Baird is no stranger to the life of a cop. Her husband is Therman, who retired six years ago after 30 years in law enforcement – 10 years with the Campbell County Sheriff’s Office and 20 years at ACSO. Her late father was a corrections officer at the old Brushy Mountain State Prison.

She’s Anderson County through and through, born and reared in Briceville with her four brothers and two sisters on the small family farm. “We were so poor we didn’t know it,” she says. “It was country living. We grew our own food, had livestock and were very happy.”

She knows the county roads of Clinton, Oliver Springs, Oak Ridge, Briceville, Marlow, Rocky Top, Andersonville and Norris like the back of her hand.

Baird began her ACSO in the jail in a variety of roles, then transferred to the Operations Division where she held assignments in the Civil Process Division. Next, she completed the Blount County Law Enforcement Training Academy and received her POST Commission. That led to her time on patrol as a Patrol Deputy, Field Training Officer, and Crisis Intervention Officer.

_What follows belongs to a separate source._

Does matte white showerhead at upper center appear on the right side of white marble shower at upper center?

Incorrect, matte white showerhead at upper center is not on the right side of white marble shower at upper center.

She’s had a few tough times.

“Yes, I have been shot at by a guy we knew who had been on a meth binge for several days. I was about the first one on the scene just outside of Clinton,” she says. “He walked toward me and pointed his gun at me. It hit pretty close. It was a real eye opener, being shot at. A few of the SWAT guys showed up and took him down.”

Baird says her most “gut wrenching” experience was finding a woman on the front porch of a New River Highway home, almost beaten to death. “The man beat her in her home and took her to this house and dumped her. Her skull and face were battered. She was covered in blood. It was awful. She had several surgeries but survived. Not long after he murdered someone and is in prison today,” she said.

This little 5-foot, 1-inch lady enjoys life. “My husband’s retired. I give him a honey-do list every week. He does the majority of the cooking and that makes it a lot easier for me,” Baird says. “We spend a lot time together – hunting deer, turkeys and fishing – and I really enjoy crafts. I make flower arrangements, wreaths and table top arrangements.”

A new “job” is training their new puppy, Scout, to be a search and rescue dog. Scout is a Golden Retriever. “We’ll train him to search for missing persons, children, patients, search buildings in hurricanes and people with Alzheimer’s,” she said. ‘We’ll go anywhere we’re needed.”

Her sons from her first marriage are Cody, 31, and Kyle, 23. Both are U.S. Army veterans. Cody served in Afghanistan and Kyle in Afghanistan and Iraq. Cody is an officer with the Oliver Springs Police Department. Kyle works for a manufacturing company. Her daughter is Summer, 21, who also works at a plant in Anderson County.

The motto she lives by is no surprise: “Life is all about the journey and the people you help along the way.”